- [Work to complete] Could the lines from the start of the data through the line with "целях улучшения функционирования" be set down exactly, with no pictures among them?

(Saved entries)
>>>

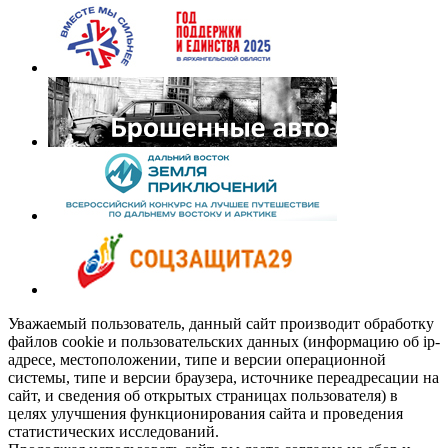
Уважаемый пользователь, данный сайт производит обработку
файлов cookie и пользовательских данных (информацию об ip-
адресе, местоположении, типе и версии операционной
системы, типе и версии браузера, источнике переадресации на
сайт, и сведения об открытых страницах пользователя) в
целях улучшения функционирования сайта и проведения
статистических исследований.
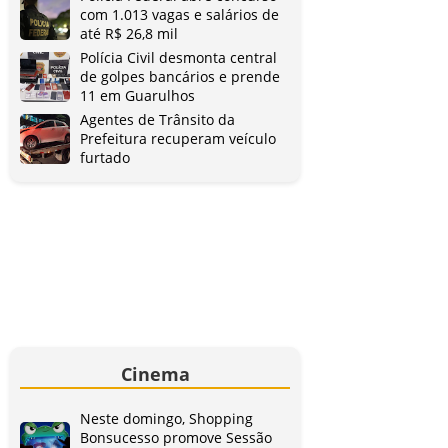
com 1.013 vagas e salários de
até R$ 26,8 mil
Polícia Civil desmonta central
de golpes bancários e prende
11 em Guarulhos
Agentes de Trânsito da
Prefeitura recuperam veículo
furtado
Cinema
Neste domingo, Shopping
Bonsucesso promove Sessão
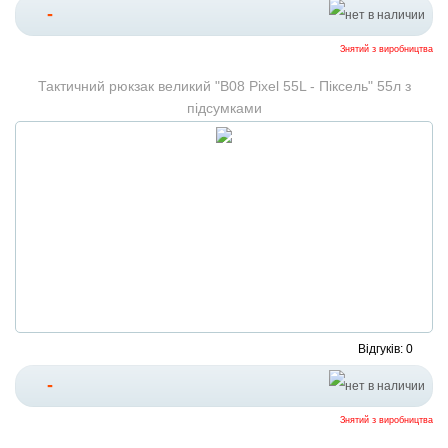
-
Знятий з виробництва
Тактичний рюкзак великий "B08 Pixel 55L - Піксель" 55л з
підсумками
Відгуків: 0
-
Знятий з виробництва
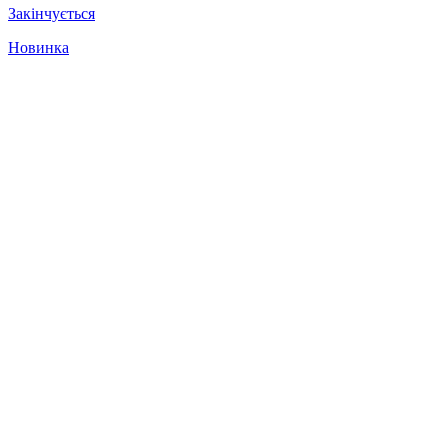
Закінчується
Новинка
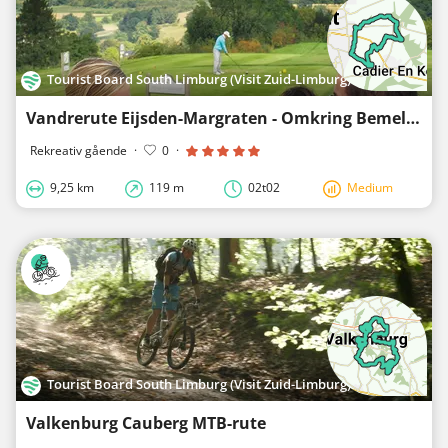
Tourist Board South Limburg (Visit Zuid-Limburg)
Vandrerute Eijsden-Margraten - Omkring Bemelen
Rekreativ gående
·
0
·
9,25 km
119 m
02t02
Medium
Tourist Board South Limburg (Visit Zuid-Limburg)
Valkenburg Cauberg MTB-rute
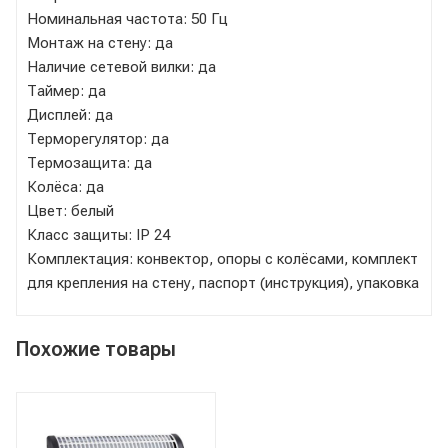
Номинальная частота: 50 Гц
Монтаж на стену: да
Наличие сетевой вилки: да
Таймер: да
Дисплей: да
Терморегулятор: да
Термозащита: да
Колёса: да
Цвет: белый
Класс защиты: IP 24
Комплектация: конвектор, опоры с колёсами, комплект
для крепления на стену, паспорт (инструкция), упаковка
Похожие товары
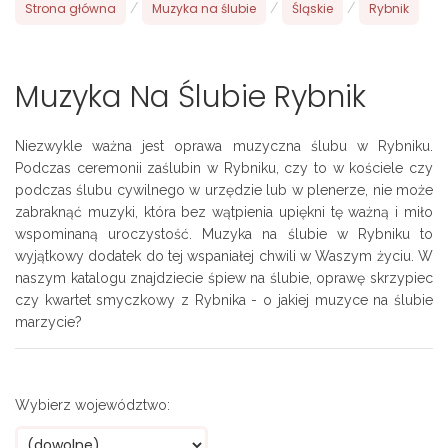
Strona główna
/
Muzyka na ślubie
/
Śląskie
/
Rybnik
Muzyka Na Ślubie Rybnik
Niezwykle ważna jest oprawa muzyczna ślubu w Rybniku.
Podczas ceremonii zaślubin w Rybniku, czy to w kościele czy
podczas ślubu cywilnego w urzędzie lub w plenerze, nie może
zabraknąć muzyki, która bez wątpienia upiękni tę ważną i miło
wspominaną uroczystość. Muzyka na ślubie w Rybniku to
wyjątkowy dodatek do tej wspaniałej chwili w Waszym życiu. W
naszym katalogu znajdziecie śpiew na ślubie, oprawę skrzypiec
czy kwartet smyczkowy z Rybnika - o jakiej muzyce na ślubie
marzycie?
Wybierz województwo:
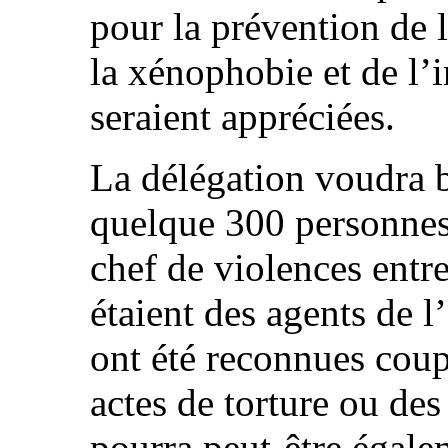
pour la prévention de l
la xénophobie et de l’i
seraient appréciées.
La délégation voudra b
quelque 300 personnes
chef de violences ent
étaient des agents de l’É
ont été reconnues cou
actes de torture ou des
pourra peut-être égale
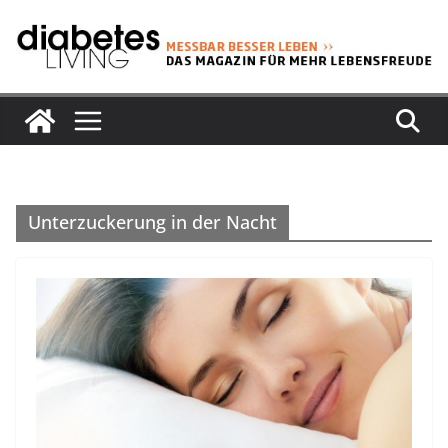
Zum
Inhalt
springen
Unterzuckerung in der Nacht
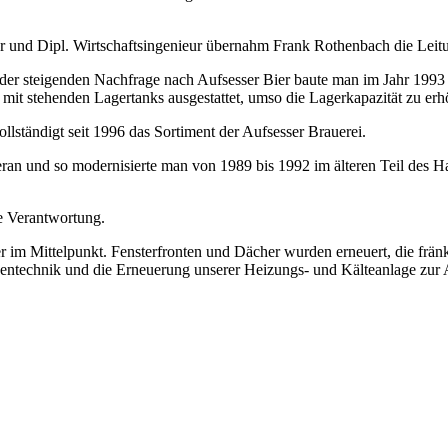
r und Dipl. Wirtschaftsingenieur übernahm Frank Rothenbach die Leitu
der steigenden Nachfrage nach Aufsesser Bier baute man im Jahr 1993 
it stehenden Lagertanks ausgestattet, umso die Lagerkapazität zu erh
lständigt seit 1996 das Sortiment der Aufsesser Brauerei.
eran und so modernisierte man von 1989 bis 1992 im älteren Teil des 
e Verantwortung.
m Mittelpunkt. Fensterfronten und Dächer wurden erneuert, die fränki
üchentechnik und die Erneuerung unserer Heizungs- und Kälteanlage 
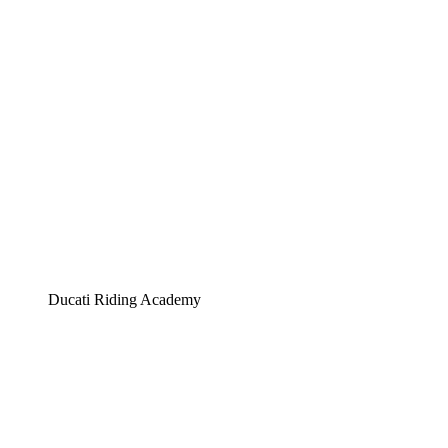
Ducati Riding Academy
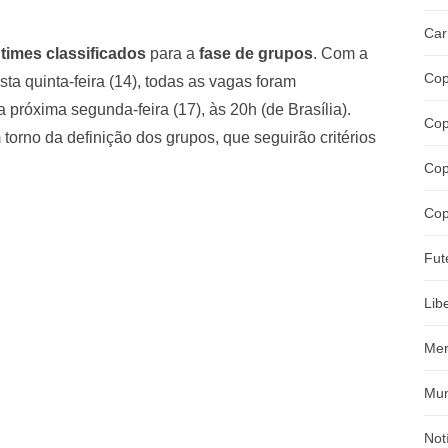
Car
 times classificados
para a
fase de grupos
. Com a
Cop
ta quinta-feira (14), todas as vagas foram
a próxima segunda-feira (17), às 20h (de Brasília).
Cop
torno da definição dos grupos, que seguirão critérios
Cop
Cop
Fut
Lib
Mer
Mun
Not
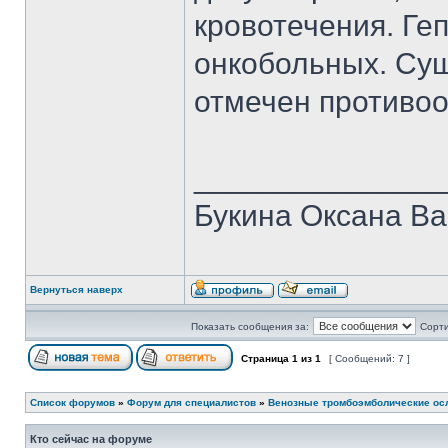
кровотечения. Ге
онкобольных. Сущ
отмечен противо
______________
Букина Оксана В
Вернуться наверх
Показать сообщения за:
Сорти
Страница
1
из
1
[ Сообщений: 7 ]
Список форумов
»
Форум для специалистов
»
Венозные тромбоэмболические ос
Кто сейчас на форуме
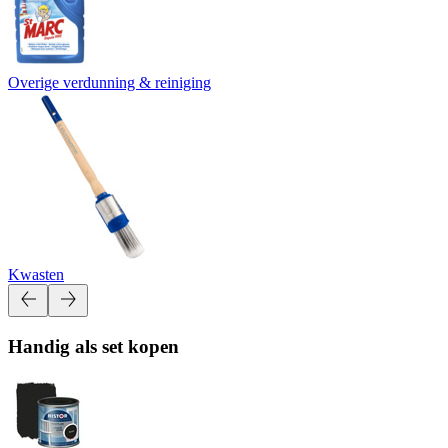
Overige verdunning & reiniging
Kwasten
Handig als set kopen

<<<

- [Written response]
Уважаемый пользователь, данный сайт производит обработку
файлов cookie и пользовательских данных (информацию об ip-
адресе, местоположении, типе и версии операционной
системы, типе и версии браузера, источнике переадресации на
сайт, и сведения об открытых страницах пользователя) в
целях улучшения функционирования сайта и проведения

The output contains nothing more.